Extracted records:
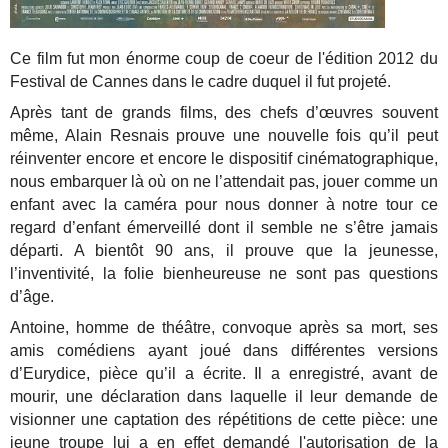
Ce film fut mon énorme coup de coeur de l'édition 2012 du
Festival de Cannes dans le cadre duquel il fut projeté.
Après tant de grands films, des chefs d’œuvres souvent
même, Alain Resnais prouve une nouvelle fois qu’il peut
réinventer encore et encore le dispositif cinématographique,
nous embarquer là où on ne l’attendait pas, jouer comme un
enfant avec la caméra pour nous donner à notre tour ce
regard d’enfant émerveillé dont il semble ne s’être jamais
départi. A bientôt 90 ans, il prouve que la jeunesse,
l’inventivité, la folie bienheureuse ne sont pas questions
d’âge.
Antoine, homme de théâtre, convoque après sa mort, ses
amis comédiens ayant joué dans différentes versions
d’Eurydice, pièce qu’il a écrite. Il a enregistré, avant de
mourir, une déclaration dans laquelle il leur demande de
visionner une captation des répétitions de cette pièce: une
jeune troupe lui a en effet demandé l'autorisation de la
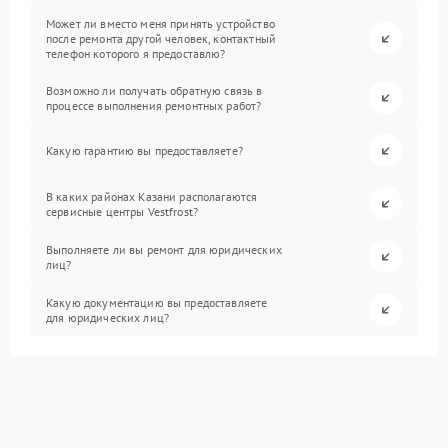
Может ли вместо меня принять устройство
после ремонта другой человек, контактный
телефон которого я предоставлю?
Возможно ли получать обратную связь в
процессе выполнения ремонтных работ?
Какую гарантию вы предоставляете?
В каких районах Казани располагаются
сервисные центры Vestfrost?
Выполняете ли вы ремонт для юридических
лиц?
Какую документацию вы предоставляете
для юридических лиц?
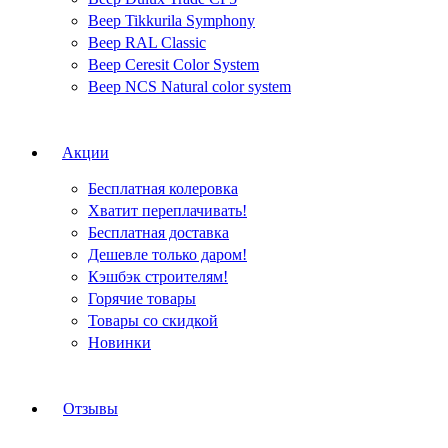
Веер Tikkurila Symphony
Веер RAL Classic
Веер Ceresit Color System
Веер NCS Natural color system
Акции
Бесплатная колеровка
Хватит переплачивать!
Бесплатная доставка
Дешевле только даром!
Кэшбэк строителям!
Горячие товары
Товары со скидкой
Новинки
Отзывы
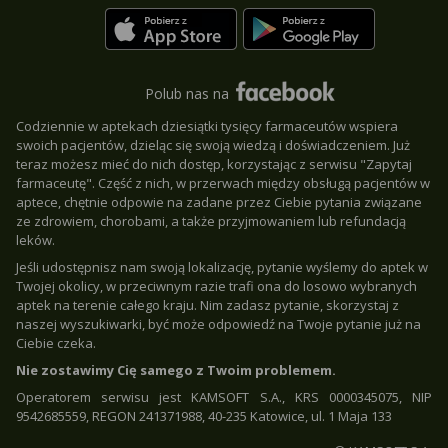
Polub nas na
Codziennie w aptekach dziesiątki tysięcy farmaceutów wspiera
swoich pacjentów, dzieląc się swoją wiedzą i doświadczeniem. Już
teraz możesz mieć do nich dostęp, korzystając z serwisu "Zapytaj
farmaceutę". Część z nich, w przerwach między obsługą pacjentów w
aptece, chętnie odpowie na zadane przez Ciebie pytania związane
ze zdrowiem, chorobami, a także przyjmowaniem lub refundacją
leków.
Jeśli udostępnisz nam swoją lokalizację, pytanie wyślemy do aptek w
Twojej okolicy, w przeciwnym razie trafi ona do losowo wybranych
aptek na terenie całego kraju. Nim zadasz pytanie, skorzystaj z
naszej wyszukiwarki, być może odpowiedź na Twoje pytanie już na
Ciebie czeka.
Nie zostawimy Cię samego z Twoim problemem.
Operatorem serwisu jest KAMSOFT S.A., KRS 0000345075, NIP
9542685559, REGON 241371988, 40-235 Katowice, ul. 1 Maja 133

§ **What you have to do**
Nothing in the records should be changed in the copy, but the pictures must be left out.

§ **Answer**
Ce film fut mon énorme coup de coeur de l'édition 2012 du
Festival de Cannes dans le cadre duquel il fut projeté.
Après tant de grands films, des chefs d’œuvres souvent
même, Alain Resnais prouve une nouvelle fois qu’il peut
réinventer encore et encore le dispositif cinématographique,
nous embarquer là où on ne l’attendait pas, jouer comme un
enfant avec la caméra pour nous donner à notre tour ce
regard d’enfant émerveillé dont il semble ne s’être jamais
départi. A bientôt 90 ans, il prouve que la jeunesse,
l’inventivité, la folie bienheureuse ne sont pas questions
d’âge.
Antoine, homme de théâtre, convoque après sa mort, ses
amis comédiens ayant joué dans différentes versions
d’Eurydice, pièce qu’il a écrite. Il a enregistré, avant de
mourir, une déclaration dans laquelle il leur demande de
visionner une captation des répétitions de cette pièce: une
jeune troupe lui a en effet demandé l'autorisation de la
Может ли вместо меня принять устройство
после ремонта другой человек, контактный
телефон которого я предоставлю?
Возможно ли получать обратную связь в
процессе выполнения ремонтных работ?
Какую гарантию вы предоставляете?
В каких районах Казани располагаются
сервисные центры Vestfrost?
Выполняете ли вы ремонт для юридических
лиц?
Какую документацию вы предоставляете
для юридических лиц?
Веер Tikkurila Symphony
Веер RAL Classic
Веер Ceresit Color System
Веер NCS Natural color system
Акции
Бесплатная колеровка
Хватит переплачивать!
Бесплатная доставка
Дешевле только даром!
Кэшбэк строителям!
Горячие товары
Товары со скидкой
Новинки
Отзывы
Polub nas na
Codziennie w aptekach dziesiątki tysięcy farmaceutów wspiera
swoich pacjentów, dzieląc się swoją wiedzą i doświadczeniem. Już
teraz możesz mieć do nich dostęp, korzystając z serwisu "Zapytaj
farmaceutę". Część z nich, w przerwach między obsługą pacjentów w
aptece, chętnie odpowie na zadane przez Ciebie pytania związane
ze zdrowiem, chorobami, a także przyjmowaniem lub refundacją
leków.
Jeśli udostępnisz nam swoją lokalizację, pytanie wyślemy do aptek w
Twojej okolicy, w przeciwnym razie trafi ona do losowo wybranych
aptek na terenie całego kraju. Nim zadasz pytanie, skorzystaj z
naszej wyszukiwarki, być może odpowiedź na Twoje pytanie już na
Ciebie czeka.
Nie zostawimy Cię samego z Twoim problemem.
Operatorem serwisu jest KAMSOFT S.A., KRS 0000345075, NIP
9542685559, REGON 241371988, 40-235 Katowice, ul. 1 Maja 133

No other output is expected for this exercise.